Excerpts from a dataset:
--- START ---

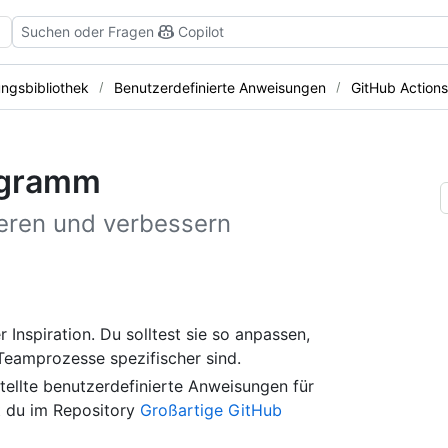
Suchen oder Fragen
Copilot
ngsbibliothek
Benutzerdefinierte Anweisungen
GitHub Action
ogramm
eren und verbessern
r Inspiration. Du solltest sie so anpassen,
 Teamprozesse spezifischer sind.
tellte benutzerdefinierte Anweisungen für
t du im Repository
Großartige GitHub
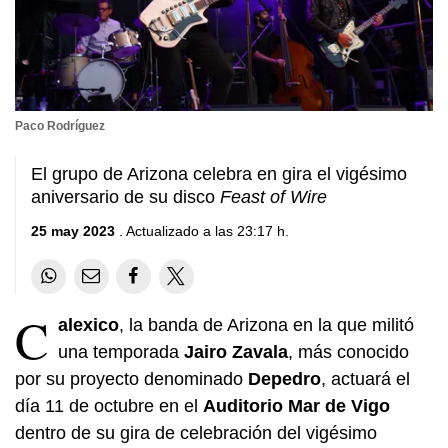
Paco Rodríguez
El grupo de Arizona celebra en gira el vigésimo
aniversario de su disco
Feast of Wire
25 may 2023
. Actualizado a las 23:17 h.
C
alexico
, la banda de Arizona en la que militó
una temporada
Jairo Zavala
, más conocido
por su proyecto denominado
Depedro
, actuará el
día 11 de octubre en el
Auditorio Mar de Vigo
dentro de su gira de celebración del vigésimo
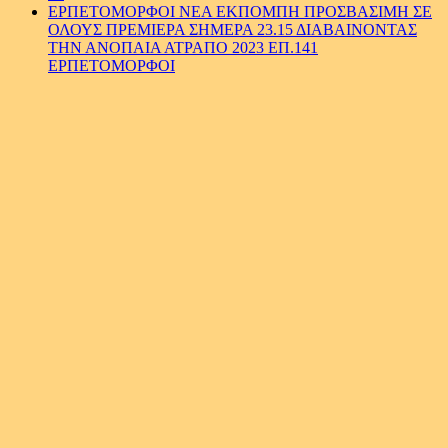
ΕΡΠΕΤΟΜΟΡΦΟΙ ΝΕΑ ΕΚΠΟΜΠΗ ΠΡΟΣΒΑΣΙΜΗ ΣΕ
ΟΛΟΥΣ ΠΡΕΜΙΕΡΑ ΣΗΜΕΡΑ 23.15 ΔΙΑΒΑΙΝΟΝΤΑΣ
ΤΗΝ ΑΝΟΠΑΙΑ ΑΤΡΑΠΟ 2023 ΕΠ.141
ΕΡΠΕΤΟΜΟΡΦΟΙ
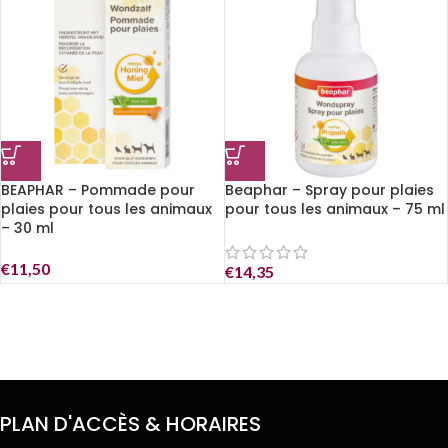
BEAPHAR – Pommade pour
Beaphar – Spray pour plaies
plaies pour tous les animaux
pour tous les animaux – 75 ml
– 30 ml
€
11,50
€
14,35
PLAN D'ACCÈS & HORAIRES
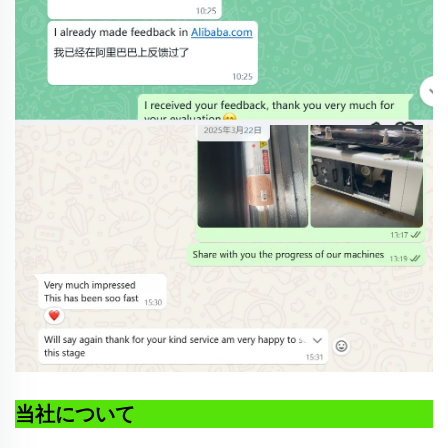
当社について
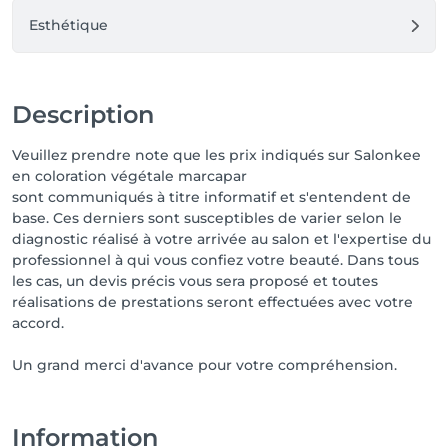
Esthétique
Description
Veuillez prendre note que les prix indiqués sur Salonkee
en coloration végétale marcapar
sont communiqués à titre informatif et s'entendent de
base. Ces derniers sont susceptibles de varier selon le
diagnostic réalisé à votre arrivée au salon et l'expertise du
professionnel à qui vous confiez votre beauté. Dans tous
les cas, un devis précis vous sera proposé et toutes
réalisations de prestations seront effectuées avec votre
accord.
Un grand merci d'avance pour votre compréhension.
Information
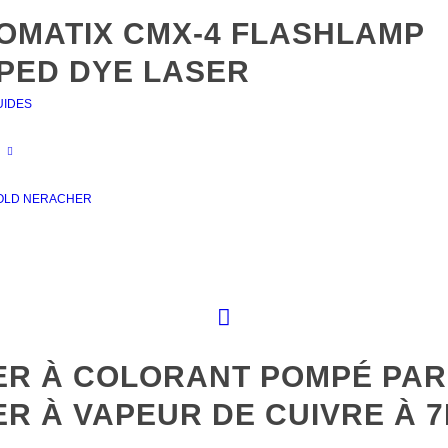
OMATIX CMX-4 FLASHLAMP
PED DYE LASER
UIDES
OLD NERACHER
ER À COLORANT POMPÉ PAR
ER À VAPEUR DE CUIVRE À 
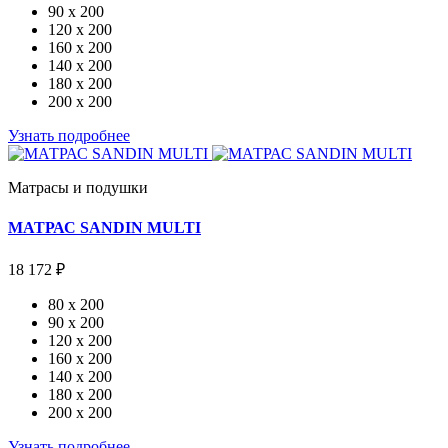
90 x 200
120 x 200
160 x 200
140 x 200
180 x 200
200 x 200
Узнать подробнее
Матрасы и подушки
МАТРАС SANDIN MULTI
18 172 ₽
80 x 200
90 x 200
120 x 200
160 x 200
140 x 200
180 x 200
200 x 200
Узнать подробнее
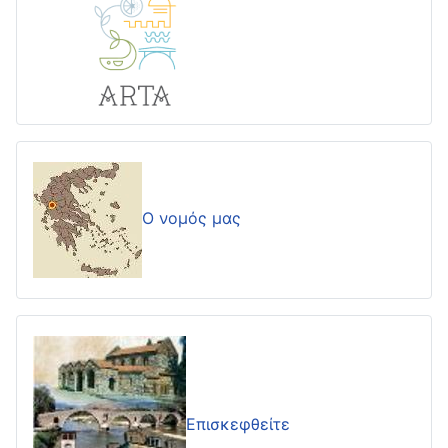
Ο νομός μας
Επισκεφθείτε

--- END ---

> _What to produce_
Since only the text is wanted, repeat all the records above exactly and omit the pictures.

> _Solution to this exercise_
Suchen oder Fragen
Copilot
ngsbibliothek
Benutzerdefinierte Anweisungen
GitHub Action
ogramm
eren und verbessern
r Inspiration. Du solltest sie so anpassen,
 Teamprozesse spezifischer sind.
tellte benutzerdefinierte Anweisungen für
t du im Repository
Großartige GitHub
Paco Rodríguez
El grupo de Arizona celebra en gira el vigésimo
aniversario de su disco
Feast of Wire
25 may 2023
. Actualizado a las 23:17 h.
C
alexico
, la banda de Arizona en la que militó
una temporada
Jairo Zavala
, más conocido
por su proyecto denominado
Depedro
, actuará el
día 11 de octubre en el
Auditorio Mar de Vigo
dentro de su gira de celebración del vigésimo
ΕΡΠΕΤΟΜΟΡΦΟΙ ΝΕΑ ΕΚΠΟΜΠΗ ΠΡΟΣΒΑΣΙΜΗ ΣΕ
ΟΛΟΥΣ ΠΡΕΜΙΕΡΑ ΣΗΜΕΡΑ 23.15 ΔΙΑΒΑΙΝΟΝΤΑΣ
ΤΗΝ ΑΝΟΠΑΙΑ ΑΤΡΑΠΟ 2023 ΕΠ.141
ΕΡΠΕΤΟΜΟΡΦΟΙ
BEAPHAR – Pommade pour
Beaphar – Spray pour plaies
plaies pour tous les animaux
pour tous les animaux – 75 ml
– 30 ml
€
11,50
€
14,35
PLAN D'ACCÈS & HORAIRES
当社について
Esthétique
Description
Veuillez prendre note que les prix indiqués sur Salonkee
en coloration végétale marcapar
sont communiqués à titre informatif et s'entendent de
base. Ces derniers sont susceptibles de varier selon le
diagnostic réalisé à votre arrivée au salon et l'expertise du
professionnel à qui vous confiez votre beauté. Dans tous
les cas, un devis précis vous sera proposé et toutes
réalisations de prestations seront effectuées avec votre
accord.
Un grand merci d'avance pour votre compréhension.
Information
OMATIX CMX-4 FLASHLAMP
PED DYE LASER
UIDES
OLD NERACHER
ER À COLORANT POMPÉ PAR
ER À VAPEUR DE CUIVRE À 
90 x 200
120 x 200
160 x 200
140 x 200
180 x 200
200 x 200
Узнать подробнее
Матрасы и подушки
МАТРАС SANDIN MULTI
18 172 ₽
80 x 200
90 x 200
120 x 200
160 x 200
140 x 200
180 x 200
200 x 200
Узнать подробнее
Ο νομός μας
Επισκεφθείτε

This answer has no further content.